Pour une intrigue mul­ti­pli­ant dans son mon­tage les tra­ver­sées entre deux maisons pos­si­bles, le film se révèle ain­si éton­nement sta­tique, tout entier con­cen­tré sur la recherche de ce foy­er à trou­ver. Car si la nar­ra­tion vise à déjouer les attentes (un pro­logue irlandais qui lance d’abord une par­tie améri­caine, puis un retour en Irlande qui trou­ve son dénoue­ment aux États-Unis), sa char­p­ente repose plus sur un redou­ble­ment des fonde­ments de l’intrigue que sur de véri­ta­bles vari­a­tions d’échelle. Deux sœurs, deux mères, deux pos­si­bles amoureux, et surtout deux ter­res : voilà pour la struc­ture. Pour le reste, le film s’en tient à un pro­gramme de petite his­toire (le des­tin d’une jeune femme) rat­tachée néces­saire­ment à une grande (l’immigration, le déracin­e­ment, inscrit jusque dans le nom de l’héroïne, Eilis/Ellis). Le film boucle ain­si fréquem­ment ses séquences par un décadrage, comme pour englober la scène dans quelque chose qui la dépasse, en dévoilant le champ vierge où un cou­ple envis­age de bâtir une mai­son ou en cad­rant le corps d’une future morte au milieu d’une riv­ière qui coule. Le souci tient pré­cisé­ment à ce que ces par­tis pris se révè­lent sys­té­ma­tiques.

Entre deux rives

Brook­lyn ressem­ble à un bon pré­cis d’académisme, tant il tient d’une mécanique – tout fonc­tionne par pôles, chaque scène impor­tante a son revers (cf. la « sec­onde » arrivée aux États-Unis) – tablant sur quelques effets se comp­tant sur les doigts d’une main (les décadrages sus­men­tion­nés, les ralen­tis cos­mé­tiques). Surtout, le film n’arrive jamais à dévi­er de son pro­gramme, soit une jeune fille bal­lot­tée entre deux rives (« je me tenais à mi-chemin de l’océan Atlan­tique » dit-elle dans une let­tre pour évo­quer son mal du pays), et ne s’accroche donc à rien d’autre ou presque.
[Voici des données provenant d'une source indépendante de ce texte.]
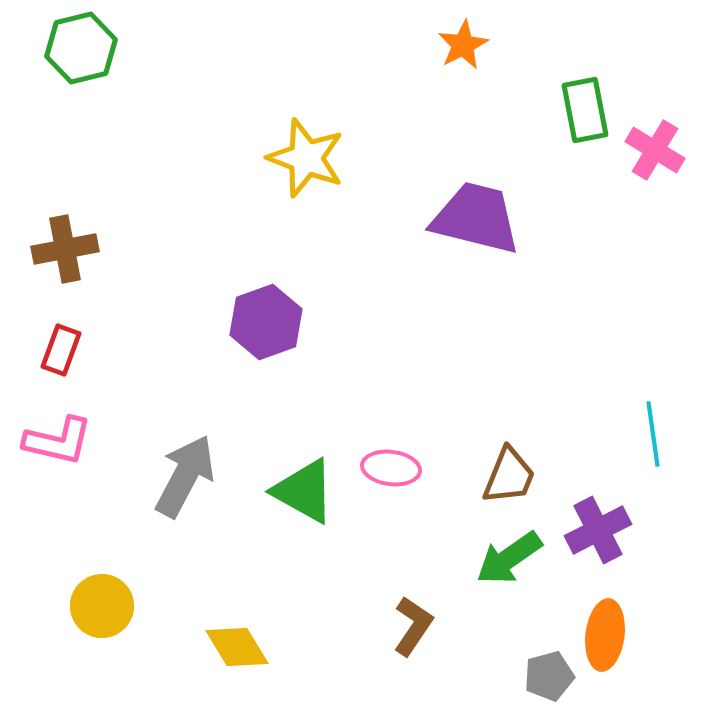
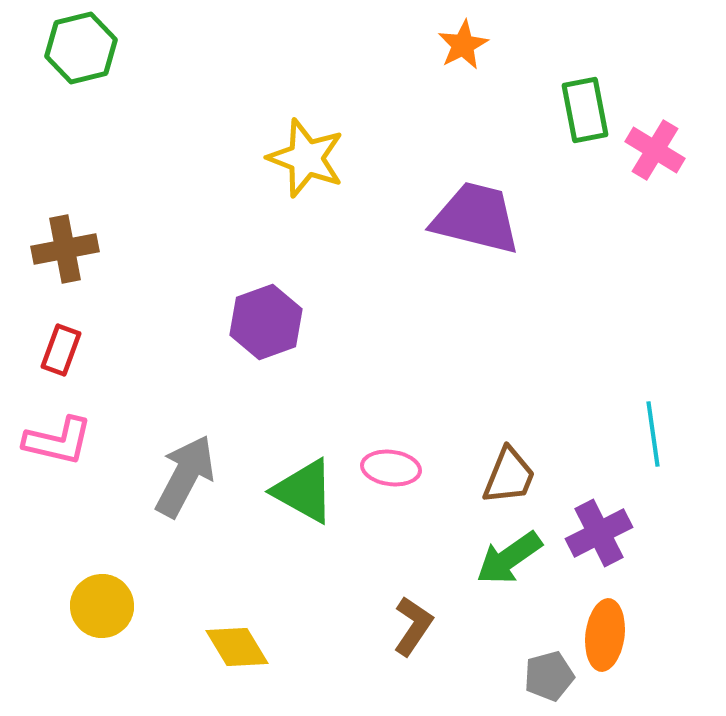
purple cross: moved 1 px right, 3 px down
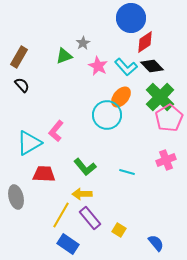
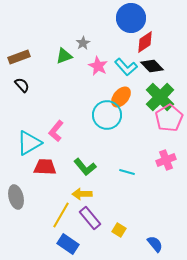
brown rectangle: rotated 40 degrees clockwise
red trapezoid: moved 1 px right, 7 px up
blue semicircle: moved 1 px left, 1 px down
Ce qui l’amène à tomber dans la tau­tolo­gie – cf. la morale que finit par trou­ver l’héroïne à son his­toire, « home is home » –, tant l’illustration d’une idée toute sim­ple (on est chez soi là où on se sent chez soi, sans regard pour son lieu d’origine) mobilise un laborieux appareil con­damné au ressasse­ment. Près de deux heures creuses, donc, où sur­nage à peine Saoirse Ronan, rousse à laque­lle ses yeux bleus de poupée con­fèrent une vague étrangeté d’automate, toute­fois mal exploitée par un réc­it bal­isé et ver­rouil­lé.